* **WHAT THE EXERCISE ASKS**
The data below should be restated word for word, pictures omitted.

----- THE DATA -----

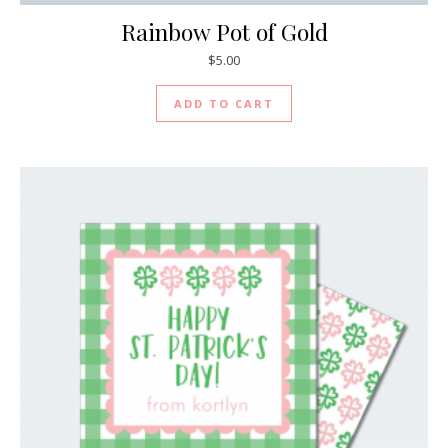
Rainbow Pot of Gold
$
5.00
ADD TO CART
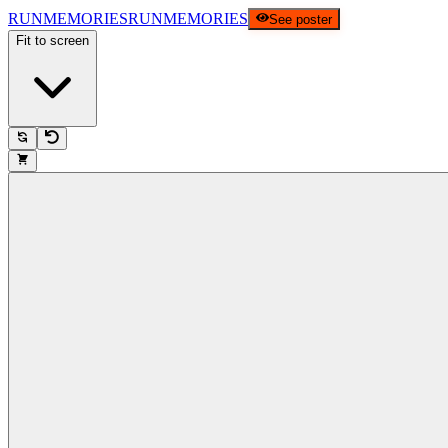
RUNMEMORIES
RUNMEMORIES
See poster
Fit to screen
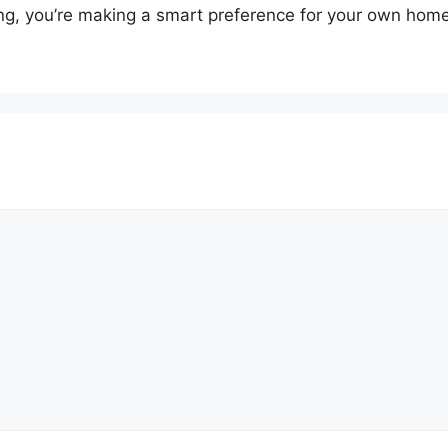
ing, you’re making a smart preference for your own home’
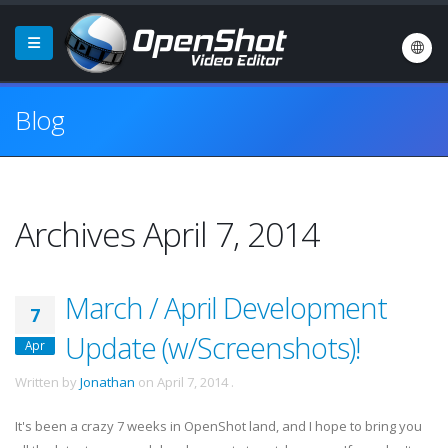
Blog
Archives April 7, 2014
March / April Development
7
Update (w/Screenshots)!
Apr
Written by
Jonathan
on
April 7, 2014
.
It's been a crazy 7 weeks in OpenShot land, and I hope to bring you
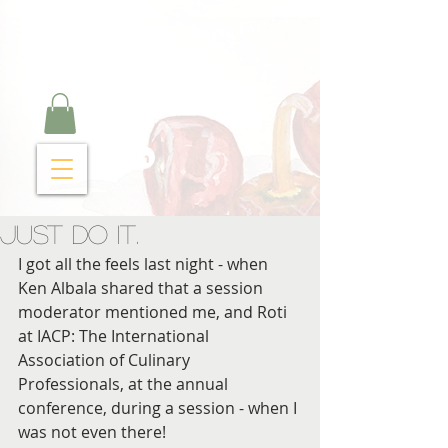
Curry Cravings™
kitchen
Just Do It.
I got all the feels last night - when 
Ken Albala shared that a session 
moderator mentioned me, and Roti 
at IACP: The International 
Association of Culinary 
Professionals, at the annual 
conference, during a session - when I 
was not even there!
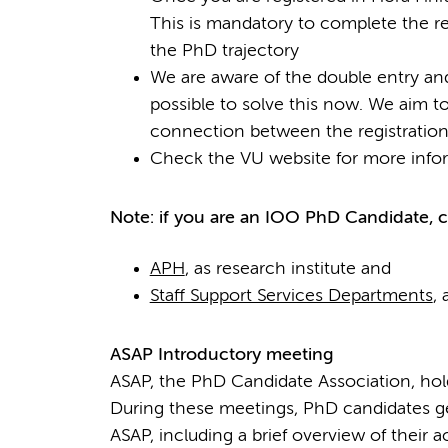
This is mandatory to complete the re
the PhD trajectory
We are aware of the double entry and
possible to solve this now. We aim to
connection between the registration
Check the VU website for more info
Note: if you are an IOO PhD Candidate, ch
APH
, as research institute and
Staff Support Services Departments
,
ASAP Introductory meeting
ASAP, the PhD Candidate Association, hol
During these meetings, PhD candidates ge
ASAP, including a brief overview of their ac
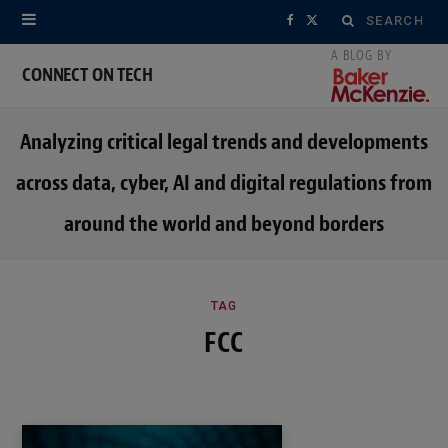
Search
F
X
for:
a
(
CONNECT ON TECH
c
T
Analyzing critical legal trends and developments
e
w
across data, cyber, AI and digital regulations from
b
i
around the world and beyond borders
o
t
o
t
k
e
TAG
FCC
r
)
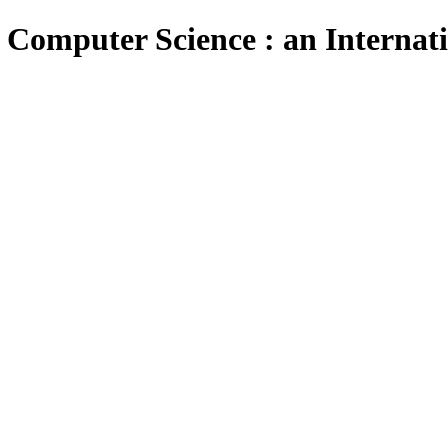
 Computer Science : an Internat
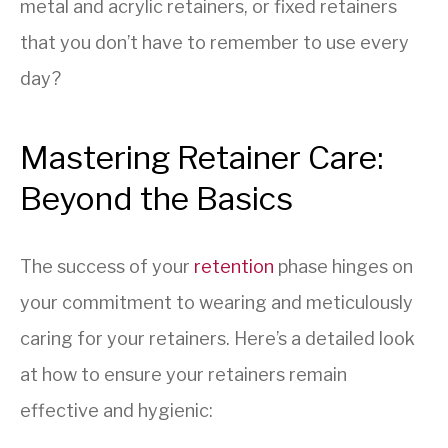
metal and acrylic retainers, or fixed retainers
that you don’t have to remember to use every
day?
Mastering Retainer Care:
Beyond the Basics
The success of your
retention
phase hinges on
your commitment to wearing and meticulously
caring for your retainers. Here’s a detailed look
at how to ensure your retainers remain
effective and hygienic:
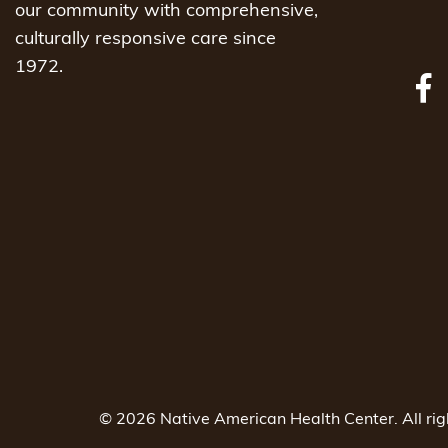
our community with comprehensive,
culturally responsive care since
1972.
© 2026 Native American Health Center. All ri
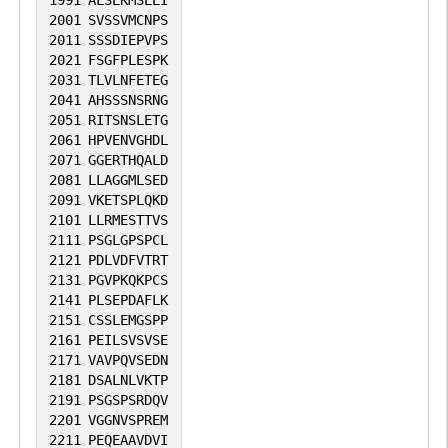
1991
ALSEKMSEEI
2001
SVSSVMCNPS
2011
SSSDIEPVPS
2021
FSGFPLESPK
2031
TLVLNFETEG
2041
AHSSSNSRNG
2051
RITSNSLETG
2061
HPVENVGHDL
2071
GGERTHQALD
2081
LLAGGMLSED
2091
VKETSPLQKD
2101
LLRMESTTVS
2111
PSGLGPSPCL
2121
PDLVDFVTRT
2131
PGVPKQKPCS
2141
PLSEPDAFLK
2151
CSSLEMGSPP
2161
PEILSVSVSE
2171
VAVPQVSEDN
2181
DSALNLVKTP
2191
PSGSPSRDQV
2201
VGGNVSPREM
2211
PEQEAAVDVI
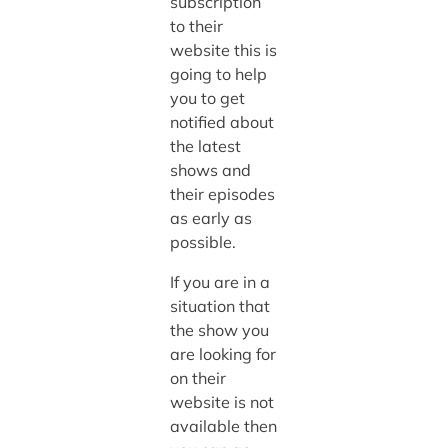
subscription
to their
website this is
going to help
you to get
notified about
the latest
shows and
their episodes
as early as
possible.
If you are in a
situation that
the show you
are looking for
on their
website is not
available then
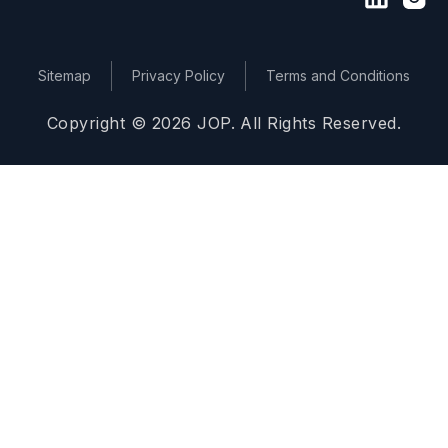
Sitemap
Privacy Policy
Terms and Conditions
Copyright © 2026 JOP. All Rights Reserved.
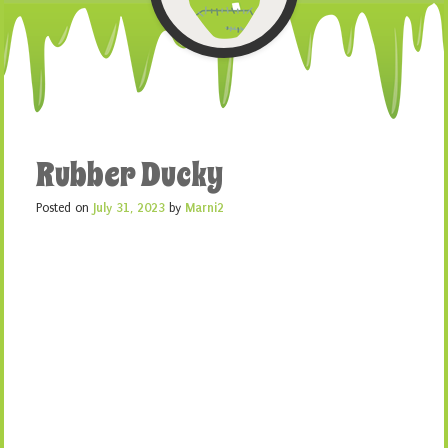
Rubber Ducky
Posted on
July 31, 2023
by
Marni2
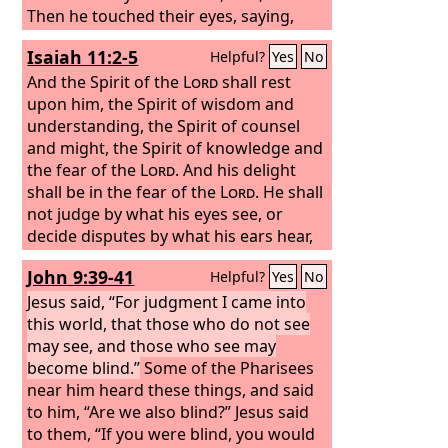
Then he touched their eyes, saying,
“According to your faith be it done to
Isaiah 11:2-5
Helpful?
Yes
No
you.” And their eyes were opened. And
Jesus sternly warned them, “See that
And the Spirit of the
Lord
shall rest
no one knows about it.”
upon him, the Spirit of wisdom and
understanding, the Spirit of counsel
and might, the Spirit of knowledge and
the fear of the
Lord
. And his delight
shall be in the fear of the
Lord
. He shall
not judge by what his eyes see, or
decide disputes by what his ears hear,
but with righteousness he shall judge
John 9:39-41
Helpful?
Yes
No
the poor, and decide with equity for the
meek of the earth; and he shall strike
Jesus said, “For judgment I came into
the earth with the rod of his mouth,
this world, that those who do not see
and with the breath of his lips he shall
may see, and those who see may
kill the wicked. Righteousness shall be
become blind.”
Some of the Pharisees
the belt of his waist, and faithfulness
near him heard these things, and said
the belt of his loins.
to him, “Are we also blind?” Jesus said
to them, “If you were blind, you would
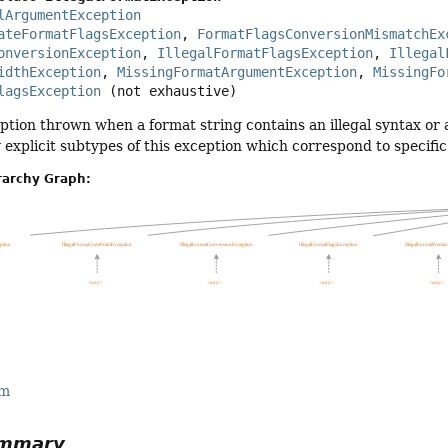
lArgumentException
ateFormatFlagsException
, 
FormatFlagsConversionMismatchEx
onversionException
, 
IllegalFormatFlagsException
, 
Illegal
idthException
, 
MissingFormatArgumentException
, 
MissingFo
lagsException
(not exhaustive)
ion thrown when a format string contains an illegal syntax or a 
explicit subtypes of this exception which correspond to specific
rarchy Graph:
rm
ummary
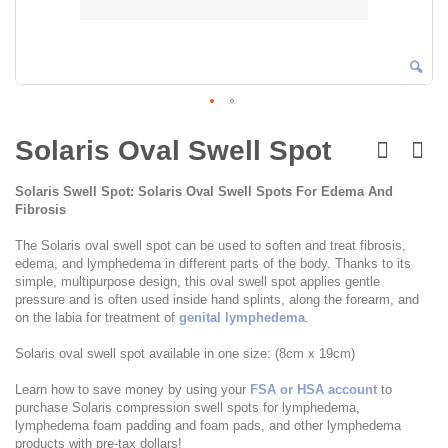
Skip
to
Solaris Oval Swell Spot
the
beginning
Solaris Swell Spot: Solaris Oval Swell Spots For Edema And
of
Fibrosis
the
images
The Solaris oval swell spot can be used to soften and treat fibrosis,
gallery
edema, and lymphedema in different parts of the body. Thanks to its
simple, multipurpose design, this oval swell spot applies gentle
pressure and is often used inside hand splints, along the forearm, and
on the labia for treatment of
genital lymphedema
.
Solaris oval swell spot available in one size: (8cm x 19cm)
Learn how to save money by using your
FSA or HSA account
to
purchase Solaris compression swell spots for lymphedema,
lymphedema foam padding and foam pads, and other lymphedema
products with pre-tax dollars!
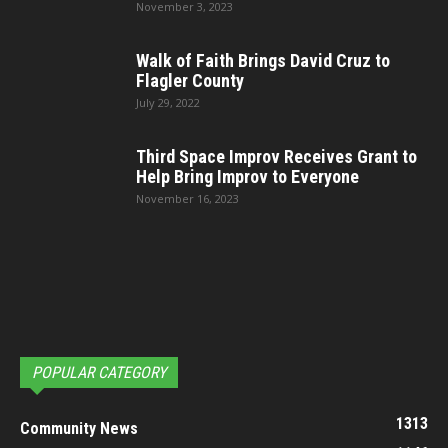
November 3, 2023
Walk of Faith Brings David Cruz to
Flagler County
July 29, 2022
Third Space Improv Receives Grant to
Help Bring Improv to Everyone
November 16, 2023
POPULAR CATEGORY
1313
Community News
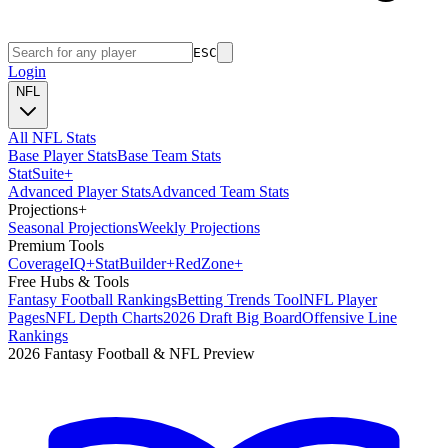
ESC
Login
NFL
All NFL Stats
Base Player Stats
Base Team Stats
Stat
Suite
+
Advanced Player Stats
Advanced Team Stats
Projections
+
Seasonal Projections
Weekly Projections
Premium Tools
Coverage
IQ
+
Stat
Builder
+
Red
Zone
+
Free Hubs & Tools
Fantasy Football Rankings
Betting Trends Tool
NFL Player
Pages
NFL Depth Charts
2026 Draft Big Board
Offensive Line
Rankings
2026 Fantasy Football & NFL Preview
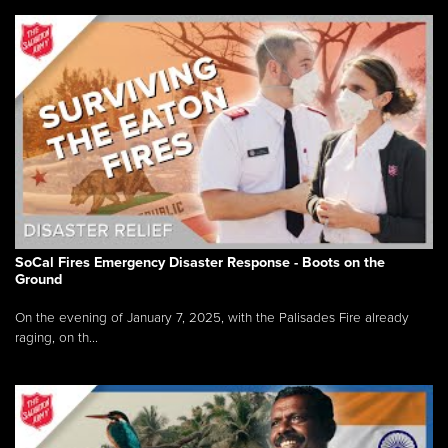
SoCal Fires Emergency Disaster Response - Boots on the
Ground
On the evening of January 7, 2025, with the Palisades Fire already
raging, on th...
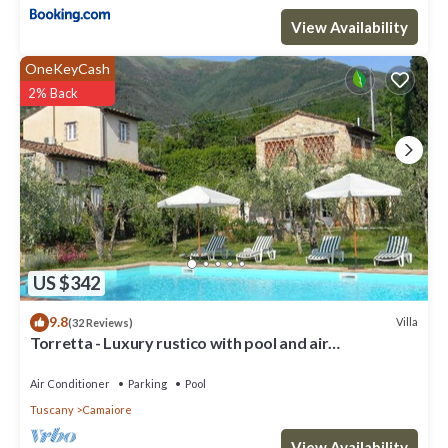
View Availability
OneKeyCash
2% Back
US $342
9.8
Villa
(32 Reviews)
Torretta - Luxury rustico with pool and air
conditioning EV wallbox
Air Conditioner
Parking
Pool
Tuscany
Camaiore
View Availability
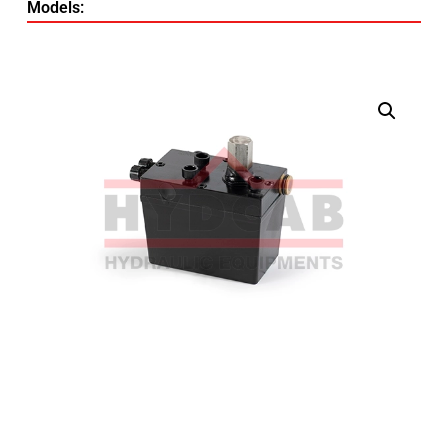
Models:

-----

* **EXERCISE OUTPUT**
Rainbow Pot of Gold
$
5.00
ADD TO CART
RUNMEMORIES
RUNMEMORIES
See poster
Fit to screen
ing, you’re making a smart preference for your own home’
Blog
Archives April 7, 2014
March / April Development
7
Update (w/Screenshots)!
Apr
Written by
Jonathan
on
April 7, 2014
.
It's been a crazy 7 weeks in OpenShot land, and I hope to bring you
Curry Cravings™
kitchen
Just Do It.
I got all the feels last night - when 
Ken Albala shared that a session 
moderator mentioned me, and Roti 
at IACP: The International 
Association of Culinary 
Professionals, at the annual 
conference, during a session - when I 
was not even there!
This is mandatory to complete the re
the PhD trajectory
We are aware of the double entry and
possible to solve this now. We aim to
connection between the registration
Check the VU website for more info
Note: if you are an IOO PhD Candidate, ch
APH
, as research institute and
Staff Support Services Departments
,
ASAP Introductory meeting
ASAP, the PhD Candidate Association, hol
During these meetings, PhD candidates ge
ASAP, including a brief overview of their ac
Search
F
X
for:
a
(
CONNECT ON TECH
c
T
Analyzing critical legal trends and developments
e
w
across data, cyber, AI and digital regulations from
b
i
around the world and beyond borders
o
t
o
t
k
e
TAG
FCC
r
)
 Computer Science : an Internat
metal and acrylic retainers, or fixed retainers
that you don’t have to remember to use every
day?
Mastering Retainer Care:
Beyond the Basics
The success of your
retention
phase hinges on
your commitment to wearing and meticulously
caring for your retainers. Here’s a detailed look
at how to ensure your retainers remain
effective and hygienic:
our community with comprehensive,
culturally responsive care since
1972.
© 2026 Native American Health Center. All ri
1991
ALSEKMSEEI
2001
SVSSVMCNPS
2011
SSSDIEPVPS
2021
FSGFPLESPK
2031
TLVLNFETEG
2041
AHSSSNSRNG
2051
RITSNSLETG
2061
HPVENVGHDL
2071
GGERTHQALD
2081
LLAGGMLSED
2091
VKETSPLQKD
2101
LLRMESTTVS
2111
PSGLGPSPCL
2121
PDLVDFVTRT
2131
PGVPKQKPCS
2141
PLSEPDAFLK
2151
CSSLEMGSPP
2161
PEILSVSVSE
2171
VAVPQVSEDN
2181
DSALNLVKTP
2191
PSGSPSRDQV
2201
VGGNVSPREM
2211
PEQEAAVDVI
subscription
to their
website this is
going to help
you to get
notified about
the latest
shows and
their episodes
as early as
possible.
If you are in a
situation that
the show you
are looking for
on their
website is not
available then
Sitemap
Privacy Policy
Terms and Conditions
Copyright © 2026 JOP. All Rights Reserved.
Rubber Ducky
Posted on
July 31, 2023
by
Marni2
Then he touched their eyes, saying,
“According to your faith be it done to
Isaiah 11:2-5
Helpful?
Yes
No
you.” And their eyes were opened. And
Jesus sternly warned them, “See that
And the Spirit of the
Lord
shall rest
no one knows about it.”
upon him, the Spirit of wisdom and
understanding, the Spirit of counsel
and might, the Spirit of knowledge and
the fear of the
Lord
. And his delight
shall be in the fear of the
Lord
. He shall
not judge by what his eyes see, or
decide disputes by what his ears hear,
but with righteousness he shall judge
John 9:39-41
Helpful?
Yes
No
the poor, and decide with equity for the
meek of the earth; and he shall strike
Jesus said, “For judgment I came into
the earth with the rod of his mouth,
this world, that those who do not see
and with the breath of his lips he shall
may see, and those who see may
kill the wicked. Righteousness shall be
become blind.”
Some of the Pharisees
the belt of his waist, and faithfulness
near him heard these things, and said
the belt of his loins.
to him, “Are we also blind?” Jesus said
to them, “If you were blind, you would
lArgumentException
ateFormatFlagsException
, 
FormatFlagsConversionMismatchEx
onversionException
, 
IllegalFormatFlagsException
, 
Illegal
idthException
, 
MissingFormatArgumentException
, 
MissingFo
lagsException
(not exhaustive)
ion thrown when a format string contains an illegal syntax or a 
explicit subtypes of this exception which correspond to specific
rarchy Graph:
rm
ummary
Skip
to
Solaris Oval Swell Spot
the
beginning
Solaris Swell Spot: Solaris Oval Swell Spots For Edema And
of
Fibrosis
the
images
The Solaris oval swell spot can be used to soften and treat fibrosis,
gallery
edema, and lymphedema in different parts of the body. Thanks to its
simple, multipurpose design, this oval swell spot applies gentle
pressure and is often used inside hand splints, along the forearm, and
on the labia for treatment of
genital lymphedema
.
Solaris oval swell spot available in one size: (8cm x 19cm)
Learn how to save money by using your
FSA or HSA account
to
purchase Solaris compression swell spots for lymphedema,
lymphedema foam padding and foam pads, and other lymphedema
products with pre-tax dollars!
November 3, 2023
Walk of Faith Brings David Cruz to
Flagler County
July 29, 2022
Third Space Improv Receives Grant to
Help Bring Improv to Everyone
November 16, 2023
POPULAR CATEGORY
1313
Community News
ESC
Login
NFL
All NFL Stats
Base Player Stats
Base Team Stats
Stat
Suite
+
Advanced Player Stats
Advanced Team Stats
Projections
+
Seasonal Projections
Weekly Projections
Premium Tools
Coverage
IQ
+
Stat
Builder
+
Red
Zone
+
Free Hubs & Tools
Fantasy Football Rankings
Betting Trends Tool
NFL Player
Pages
NFL Depth Charts
2026 Draft Big Board
Offensive Line
Rankings
2026 Fantasy Football & NFL Preview
SoCal Fires Emergency Disaster Response - Boots on the
Ground
On the evening of January 7, 2025, with the Palisades Fire already
raging, on th...
View Availability
OneKeyCash
2% Back
US $342
9.8
Villa
(32 Reviews)
Torretta - Luxury rustico with pool and air
conditioning EV wallbox
Air Conditioner
Parking
Pool
Tuscany
Camaiore
View Availability
Models:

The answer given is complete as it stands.